- Born: 25 December 1909 Wonersh, Surrey, England
- Died: 4 September 2000 (aged 90) London, England
- Notable work: Mary Poppins
- Spouse: E. V. Knox ​ ​(m. 1937; died 1971)​
- Children: Penelope Fitzgerald (step-daughter)
- Father: E. H. Shepard
- Relatives: Graham Shepard (brother); Wilfred Knox (brother-in-law); Ronald Knox (brother-in-law); Dilly Knox (brother-in-law); Winifred Peck (sister-in-law);

= Mary Shepard =

British illustrator (1909–2000)

Mary Eleanor Jessie Knox (née Shepard; 25 December 1909 – 4 September 2000), popularly known as Mary Shepard, was an English illustrator of children's books. She is best known for the Mary Poppins stories written by P. L. Travers (1934 to 1988). She used her married name Mary Knox outside the publishing industry.

==Life and career==
Shepard was born and raised in Wonersh, Surrey. Her father was E. H. Shepard, a famous illustrator of children's literature including Winnie-the-Pooh by A. A. Milne in the 1920s and a 1931 edition of The Wind in the Willows by Kenneth Grahame. She was the illustrator for the U.S. publisher Lippincot's 1937 edition of Pigeon Post by Arthur Ransome.

Shepard graduated from the Slade School of Art. Her father was initially approached to illustrate Mary Poppins, but he was too busy at the time. Travers discovered Shepard, then 23, from her work on a Christmas card, and hired her instead. She continued to illustrate Mary Poppins books until 1982.

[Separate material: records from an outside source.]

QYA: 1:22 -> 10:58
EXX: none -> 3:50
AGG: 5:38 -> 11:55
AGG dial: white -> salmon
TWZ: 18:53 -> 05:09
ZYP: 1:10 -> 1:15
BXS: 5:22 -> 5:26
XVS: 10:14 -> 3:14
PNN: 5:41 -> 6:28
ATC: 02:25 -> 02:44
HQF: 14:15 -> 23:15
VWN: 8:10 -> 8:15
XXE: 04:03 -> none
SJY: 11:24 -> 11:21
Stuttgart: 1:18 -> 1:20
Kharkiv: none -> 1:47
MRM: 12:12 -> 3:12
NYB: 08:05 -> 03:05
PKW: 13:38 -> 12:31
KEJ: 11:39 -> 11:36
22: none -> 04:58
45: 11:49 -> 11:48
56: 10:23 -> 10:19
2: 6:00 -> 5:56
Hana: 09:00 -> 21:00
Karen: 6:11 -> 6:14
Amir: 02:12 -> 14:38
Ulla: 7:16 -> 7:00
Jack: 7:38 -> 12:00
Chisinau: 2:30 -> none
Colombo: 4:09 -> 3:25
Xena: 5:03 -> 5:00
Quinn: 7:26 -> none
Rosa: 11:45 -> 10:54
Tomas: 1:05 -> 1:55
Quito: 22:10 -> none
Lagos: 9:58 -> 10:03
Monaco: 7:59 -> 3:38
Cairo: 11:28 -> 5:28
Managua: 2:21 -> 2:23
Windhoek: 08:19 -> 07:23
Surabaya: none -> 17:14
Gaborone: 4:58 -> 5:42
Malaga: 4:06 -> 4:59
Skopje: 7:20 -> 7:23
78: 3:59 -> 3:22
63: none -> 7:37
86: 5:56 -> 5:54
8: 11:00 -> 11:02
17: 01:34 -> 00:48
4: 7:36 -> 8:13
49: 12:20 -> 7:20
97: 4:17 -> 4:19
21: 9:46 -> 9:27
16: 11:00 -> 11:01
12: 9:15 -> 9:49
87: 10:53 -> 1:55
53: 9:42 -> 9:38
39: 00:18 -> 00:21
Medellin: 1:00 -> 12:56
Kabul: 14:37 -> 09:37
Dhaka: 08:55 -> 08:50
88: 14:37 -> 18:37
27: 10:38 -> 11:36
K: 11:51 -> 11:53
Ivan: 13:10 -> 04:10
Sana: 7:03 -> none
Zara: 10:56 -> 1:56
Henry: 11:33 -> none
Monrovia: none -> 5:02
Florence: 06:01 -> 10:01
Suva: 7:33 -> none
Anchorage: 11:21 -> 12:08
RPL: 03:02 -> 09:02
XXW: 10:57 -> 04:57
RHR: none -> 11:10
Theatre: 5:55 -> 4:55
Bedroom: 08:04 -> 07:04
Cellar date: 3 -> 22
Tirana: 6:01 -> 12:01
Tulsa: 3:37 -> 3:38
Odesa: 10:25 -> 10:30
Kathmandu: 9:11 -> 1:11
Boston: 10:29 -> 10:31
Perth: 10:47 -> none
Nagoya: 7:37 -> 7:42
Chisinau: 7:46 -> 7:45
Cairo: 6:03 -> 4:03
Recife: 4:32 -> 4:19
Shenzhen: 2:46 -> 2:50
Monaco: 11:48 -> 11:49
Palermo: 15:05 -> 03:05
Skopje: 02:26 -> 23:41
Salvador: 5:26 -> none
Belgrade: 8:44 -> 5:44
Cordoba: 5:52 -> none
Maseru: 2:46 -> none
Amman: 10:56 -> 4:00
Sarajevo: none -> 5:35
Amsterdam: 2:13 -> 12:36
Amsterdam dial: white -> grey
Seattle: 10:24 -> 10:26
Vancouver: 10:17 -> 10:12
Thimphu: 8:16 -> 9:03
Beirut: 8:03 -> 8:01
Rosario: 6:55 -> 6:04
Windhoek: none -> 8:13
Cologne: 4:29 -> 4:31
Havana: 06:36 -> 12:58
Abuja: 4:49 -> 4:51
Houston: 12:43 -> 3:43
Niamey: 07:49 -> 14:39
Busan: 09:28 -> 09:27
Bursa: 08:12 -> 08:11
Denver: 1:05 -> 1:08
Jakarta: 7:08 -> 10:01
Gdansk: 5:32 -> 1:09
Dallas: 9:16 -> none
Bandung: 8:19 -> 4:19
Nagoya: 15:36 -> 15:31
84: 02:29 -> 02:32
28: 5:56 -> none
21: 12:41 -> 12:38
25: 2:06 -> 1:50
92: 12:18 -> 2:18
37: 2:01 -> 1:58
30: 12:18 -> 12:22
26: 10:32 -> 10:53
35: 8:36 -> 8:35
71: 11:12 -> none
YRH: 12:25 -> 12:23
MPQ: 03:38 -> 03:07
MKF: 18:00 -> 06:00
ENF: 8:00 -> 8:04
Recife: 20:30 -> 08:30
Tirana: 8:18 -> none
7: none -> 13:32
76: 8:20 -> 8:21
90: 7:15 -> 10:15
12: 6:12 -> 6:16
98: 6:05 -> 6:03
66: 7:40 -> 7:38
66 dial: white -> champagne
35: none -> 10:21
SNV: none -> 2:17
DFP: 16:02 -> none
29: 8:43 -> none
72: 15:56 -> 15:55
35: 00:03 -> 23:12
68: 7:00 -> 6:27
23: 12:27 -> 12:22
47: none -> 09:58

Shepard's elder brother, Graham Shepard, was also an illustrator and cartoonist, who worked for The Illustrated London News. He served in the RNVR during World War II and was lost along with all but one crew member when their ship, HMS Polyanthus, was sunk by the German submarine U-952 in the mid-Atlantic on 21 September 1943.

She married E. V. Knox, 28 years her senior, in 1937. He was editor of Punch and father of the writer Penelope Fitzgerald. He died in 1971.

Shepard died at a care home in Islington on 4 September 2000, at the age of 90.